### Dataset entries
● ● ● ●

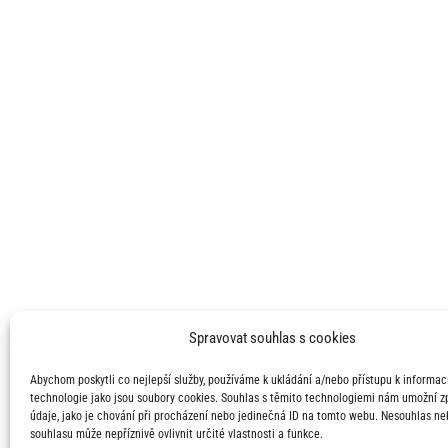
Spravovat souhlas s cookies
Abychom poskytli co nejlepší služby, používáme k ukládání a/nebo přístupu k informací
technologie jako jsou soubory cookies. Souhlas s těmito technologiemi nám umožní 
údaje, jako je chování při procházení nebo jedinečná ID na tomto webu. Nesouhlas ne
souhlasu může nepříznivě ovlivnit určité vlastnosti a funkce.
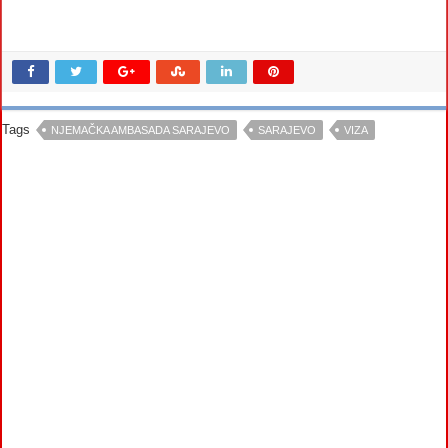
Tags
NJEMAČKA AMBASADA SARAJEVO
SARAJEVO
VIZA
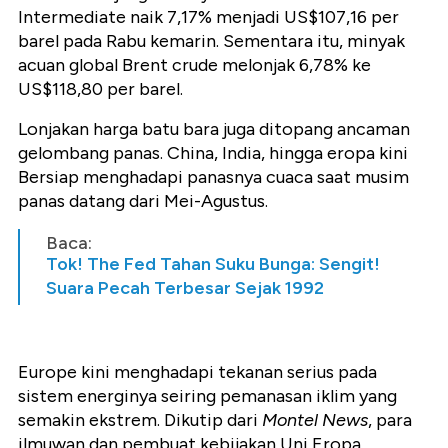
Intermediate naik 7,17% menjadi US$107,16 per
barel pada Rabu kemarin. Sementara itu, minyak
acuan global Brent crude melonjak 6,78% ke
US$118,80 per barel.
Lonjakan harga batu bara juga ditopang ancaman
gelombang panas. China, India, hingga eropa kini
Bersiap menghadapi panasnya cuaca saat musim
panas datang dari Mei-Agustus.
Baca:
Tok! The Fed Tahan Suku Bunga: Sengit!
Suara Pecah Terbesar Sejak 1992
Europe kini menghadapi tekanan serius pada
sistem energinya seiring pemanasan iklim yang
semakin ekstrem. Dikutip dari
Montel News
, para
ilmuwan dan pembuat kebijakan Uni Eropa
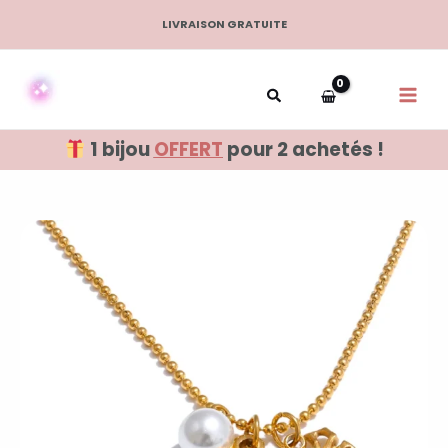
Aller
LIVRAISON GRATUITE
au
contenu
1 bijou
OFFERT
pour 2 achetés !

● ● ● ●

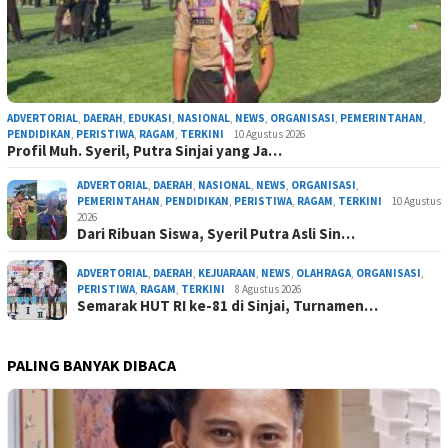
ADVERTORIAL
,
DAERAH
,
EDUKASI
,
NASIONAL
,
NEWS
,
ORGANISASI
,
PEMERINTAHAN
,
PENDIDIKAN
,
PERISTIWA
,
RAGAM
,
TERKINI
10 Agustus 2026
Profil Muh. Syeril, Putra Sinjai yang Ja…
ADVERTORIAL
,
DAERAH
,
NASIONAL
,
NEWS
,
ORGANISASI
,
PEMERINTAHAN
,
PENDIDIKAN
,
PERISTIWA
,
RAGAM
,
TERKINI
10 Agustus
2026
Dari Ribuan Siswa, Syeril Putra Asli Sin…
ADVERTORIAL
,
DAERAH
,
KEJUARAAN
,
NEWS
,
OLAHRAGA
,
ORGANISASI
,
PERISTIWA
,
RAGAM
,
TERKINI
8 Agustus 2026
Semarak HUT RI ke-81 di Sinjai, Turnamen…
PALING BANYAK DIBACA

● ● ● ●

### EXERCISE REQUIREMENTS
Set down again, exactly, every line above from the one with "acuan global Brent crude melonjak 6,78% ke" down to the one with "pour 2 achetés !", both ends included. No pictures, and nothing else.

### RESULT OF THE EXERCISE
acuan global Brent crude melonjak 6,78% ke
US$118,80 per barel.
Lonjakan harga batu bara juga ditopang ancaman
gelombang panas. China, India, hingga eropa kini
Bersiap menghadapi panasnya cuaca saat musim
panas datang dari Mei-Agustus.
Baca:
Tok! The Fed Tahan Suku Bunga: Sengit!
Suara Pecah Terbesar Sejak 1992
Europe kini menghadapi tekanan serius pada
sistem energinya seiring pemanasan iklim yang
semakin ekstrem. Dikutip dari
Montel News
, para
ilmuwan dan pembuat kebijakan Uni Eropa
Aller
LIVRAISON GRATUITE
au
contenu
1 bijou
OFFERT
pour 2 achetés !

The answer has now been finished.